The modern low-alloyed high-strength steels offer an attractive combination of high strength (yield strength of 100 ksi and higher), toughness, and ductility. These steels are classified by their strength, which implies that variable chemistries and thermo-mechanical processing routes can be utilized in production of the same steel grade. Heat-to-heat variations in base and weld metal chemistry may result in loss of heat-affected zone (HAZ) and/or weld metal mechanical properties, and may require complete redevelopment and prequalification of welding procedures. Narrow operational windows of heat input and difficulties in development of robust welding procedures have delayed the widespread application of these steels by the oil and gas, petrochemical, and shipbuilding industries.

This paper demonstrates an approach in determination of optimal heat input window for welding high strength steels that utilizes continuous cooling transformation (CCT) diagrams. The technique of Single Sensor Differential Thermal Analysis was used to develop in-situ CCT diagrams in the coarse grained HAZ of steel HSLA100 and in weld metal of ER100S-G consumable. The weld and HAZ microstructure was characterized using light optical microscopy, scanning electron microscopy, and hardness mapping.

The developed CCT diagrams show significant differences in the weld metal and HAZ phase transformation behavior that results in inhomogeneous microstructure and hardness distribution.
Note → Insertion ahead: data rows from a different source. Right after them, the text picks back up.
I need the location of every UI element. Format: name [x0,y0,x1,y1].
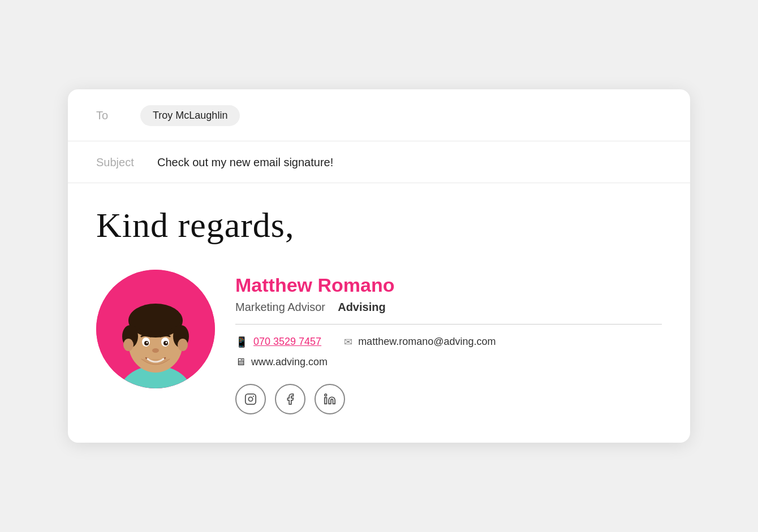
svg-point-9 [178,339,188,351]
phone-link[interactable]: 070 3529 7457 [253,336,321,348]
svg-point-15 [166,341,167,343]
svg-point-18 [248,397,252,401]
phone-icon: 📱 [235,336,248,348]
facebook-icon[interactable] [275,384,305,414]
linkedin-icon[interactable] [315,384,345,414]
svg-rect-17 [246,393,256,404]
signature-info: Matthew Romano Marketing Advisor Advisin… [235,270,662,414]
svg-point-5 [131,307,180,332]
subject-text: Check out my new email signature! [157,156,333,169]
greeting-text: Kind regards, [96,206,662,244]
recipient-tag[interactable]: Troy McLaughlin [140,105,240,126]
to-row: To Troy McLaughlin [68,89,690,141]
signature-divider [235,324,662,325]
instagram-icon[interactable] [235,384,266,414]
phone-item: 📱 070 3529 7457 [235,336,321,348]
website-row: 🖥 www.adving.com [235,356,662,368]
subject-row: Subject Check out my new email signature… [68,141,690,183]
website-icon: 🖥 [235,356,246,368]
email-card: To Troy McLaughlin Subject Check out my … [68,89,690,442]
signature-name: Matthew Romano [235,274,662,296]
contact-row-1: 📱 070 3529 7457 ✉ matthew.romano@adving.… [235,336,662,348]
to-label: To [96,109,130,122]
svg-point-21 [325,393,327,396]
email-body: Kind regards, [68,183,690,442]
signature-block: Matthew Romano Marketing Advisor Advisin… [96,270,662,414]
website-url: www.adving.com [251,356,328,368]
signature-company: Advising [338,301,385,313]
signature-title: Marketing Advisor [235,301,325,313]
subject-label: Subject [96,156,147,169]
signature-title-row: Marketing Advisor Advising [235,301,662,314]
avatar [96,270,215,388]
email-icon: ✉ [344,336,352,348]
email-item: ✉ matthew.romano@adving.com [344,336,496,348]
svg-point-14 [147,341,148,343]
avatar-image [96,270,215,388]
svg-point-8 [123,339,133,351]
social-row [235,384,662,414]
svg-point-19 [253,395,254,396]
svg-rect-20 [325,397,327,404]
svg-point-16 [152,348,159,353]
email-address: matthew.romano@adving.com [358,336,496,348]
Only a narrow operational window (cooling times t_8/5 from 6 to 8s, heat input from 14.4 to 15.3 kJ/in for 0.25 in. thick plate) was found where both the HAZ and weld metal matched the base metal hardness, Figure 1. Loss of HAZ toughness and loss of HAZ and/or weld metal strength was predicted outside this window.

The demonstrated approach shows that extensive databases of high strength steel and weld metal CCT diagrams can be developed and utilized for selection of base metals and welding consumables and for development of robust welding procedures.